Dependency Inversion

5 | The Dependency Inversion Principle

To understand this principle, we first need to know - what is a dependency?

Consider two objects A and B. Let’s say A is dependent on B. This means that in order for A to be successful and perform the job it is designed to do, A needs B. Let’s think about this with real objects - if A is a pen, B would be the ink cartridge; a pen with no ink is completely useless and would fail at its task! In coding terms, if A is dependent on B, A must have a copy/instance of B, otherwise A cannot function.

Why do I need to look out for dependencies?

When two objects have a direct reliance on each other, they become highly coupled. If I wanted to alter how B behaves, any changes will likely affect A and create unintended consequences. This would make code very difficult to manage in the future. Let’s go back to the pens - maybe I want to use a different color of ink in my pen (A). The color of new ink cartridge (B) would not match the exterior of my existing pen, so I would then need to change the cap color of my pen A, (or even worse the new ink cartridge might not even fit my pen!)

So how do we remove dependencies?

By following the Dependency Inversion Principle of course!
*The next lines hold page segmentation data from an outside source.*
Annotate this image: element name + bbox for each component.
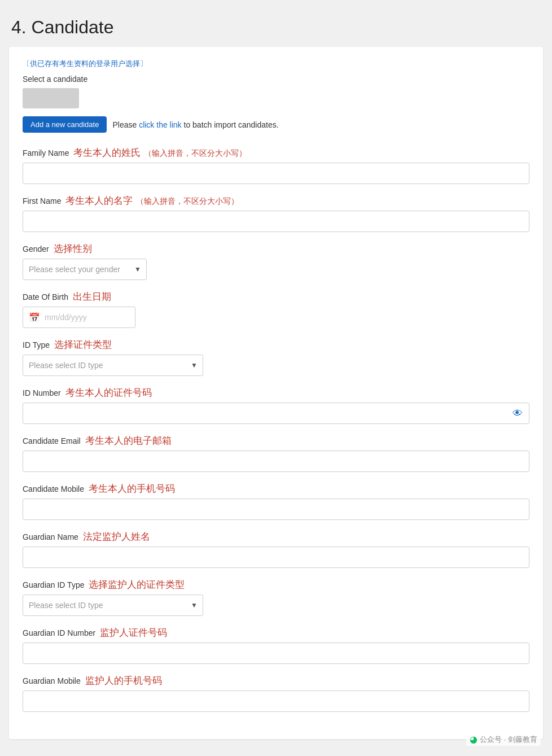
candidate-mobile-label: Candidate Mobile 考生本人的手机号码 — [23, 482, 529, 495]
first-name-field-block: First Name 考生本人的名字 （输入拼音，不区分大小写） — [23, 194, 529, 232]
guardian-name-label: Guardian Name 法定监护人姓名 — [23, 530, 529, 543]
id-type-field-block: ID Type 选择证件类型 Please select ID type Pas… — [23, 338, 529, 376]
dob-field-block: Date Of Birth 出生日期 📅 mm/dd/yyyy — [23, 290, 529, 328]
family-name-label: Family Name 考生本人的姓氏 （输入拼音，不区分大小写） — [23, 146, 529, 159]
guardian-id-type-field-block: Guardian ID Type 选择监护人的证件类型 Please selec… — [23, 578, 529, 616]
page-title: 4. Candidate — [0, 11, 552, 47]
family-name-input[interactable] — [23, 163, 529, 184]
candidate-box — [23, 88, 79, 108]
wechat-icon: ◕ — [470, 734, 477, 745]
eye-icon[interactable]: 👁 — [512, 408, 523, 419]
watermark-text: 公众号 · 剑藤教育 — [480, 735, 537, 745]
id-type-label: ID Type 选择证件类型 — [23, 338, 529, 351]
watermark: ◕ 公众号 · 剑藤教育 — [466, 733, 541, 746]
candidate-mobile-input[interactable] — [23, 499, 529, 520]
add-row: Add a new candidate Please click the lin… — [23, 116, 529, 133]
guardian-id-type-label: Guardian ID Type 选择监护人的证件类型 — [23, 578, 529, 591]
guardian-name-field-block: Guardian Name 法定监护人姓名 — [23, 530, 529, 568]
guardian-id-type-select-wrapper: Please select ID type Passport ID Card O… — [23, 595, 203, 616]
candidate-email-label: Candidate Email 考生本人的电子邮箱 — [23, 434, 529, 447]
select-candidate-label: Select a candidate — [23, 75, 529, 84]
guardian-name-input[interactable] — [23, 547, 529, 568]
note-link[interactable]: 〔供已存有考生资料的登录用户选择〕 — [23, 59, 147, 69]
first-name-input[interactable] — [23, 211, 529, 232]
family-name-field-block: Family Name 考生本人的姓氏 （输入拼音，不区分大小写） — [23, 146, 529, 184]
candidate-email-input[interactable] — [23, 451, 529, 472]
id-number-wrapper: 👁 — [23, 403, 529, 424]
calendar-icon: 📅 — [29, 312, 40, 323]
gender-field-block: Gender 选择性别 Please select your gender Ma… — [23, 242, 529, 280]
id-number-field-block: ID Number 考生本人的证件号码 👁 — [23, 386, 529, 424]
guardian-id-number-label: Guardian ID Number 监护人证件号码 — [23, 626, 529, 639]
guardian-id-number-field-block: Guardian ID Number 监护人证件号码 — [23, 626, 529, 664]
candidate-email-field-block: Candidate Email 考生本人的电子邮箱 — [23, 434, 529, 472]
first-name-label: First Name 考生本人的名字 （输入拼音，不区分大小写） — [23, 194, 529, 207]
id-number-label: ID Number 考生本人的证件号码 — [23, 386, 529, 399]
candidate-mobile-field-block: Candidate Mobile 考生本人的手机号码 — [23, 482, 529, 520]
id-type-select-wrapper: Please select ID type Passport ID Card O… — [23, 355, 203, 376]
id-number-input[interactable] — [23, 403, 529, 424]
dob-label: Date Of Birth 出生日期 — [23, 290, 529, 303]
dob-placeholder: mm/dd/yyyy — [45, 313, 87, 322]
id-type-select[interactable]: Please select ID type Passport ID Card O… — [23, 355, 203, 376]
guardian-mobile-label: Guardian Mobile 监护人的手机号码 — [23, 674, 529, 687]
dob-input-wrapper[interactable]: 📅 mm/dd/yyyy — [23, 307, 135, 328]
add-row-text: Please click the link to batch import ca… — [112, 120, 278, 129]
guardian-mobile-field-block: Guardian Mobile 监护人的手机号码 — [23, 674, 529, 712]
form-card: 〔供已存有考生资料的登录用户选择〕 Select a candidate Add… — [9, 47, 543, 739]
add-new-candidate-button[interactable]: Add a new candidate — [23, 116, 107, 133]
guardian-id-type-select[interactable]: Please select ID type Passport ID Card O… — [23, 595, 203, 616]
guardian-mobile-input[interactable] — [23, 691, 529, 712]
gender-label: Gender 选择性别 — [23, 242, 529, 255]
guardian-id-number-input[interactable] — [23, 643, 529, 664]
gender-select[interactable]: Please select your gender Male Female Ot… — [23, 259, 147, 280]
batch-import-link[interactable]: click the link — [139, 120, 181, 129]
gender-select-wrapper: Please select your gender Male Female Ot… — [23, 259, 147, 280]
The DIP states:

High level modules should not depend on low-level modules. Both should depend on abstractions.

Abstractions should depend on details. Details should depend on abstractions.

This means that two objects that depend on each other should be separated by a third object; an abstraction (let’s call this C). When an abstraction is properly introduced the high-level module (object A) depends on the abstraction, and the low-level module (object B) also depends on the same abstraction. Thereby changing the direction of the dependency and removing the direct reference between A and B. It isn’t so much that the coupling between the two objects has been completely removed, moreover the coupling has shifted to a third intermediary component - the abstraction, C. To make any edits to object B, there is no longer any need to comb through A, you would only have to check and make any possible alterations in one place - C.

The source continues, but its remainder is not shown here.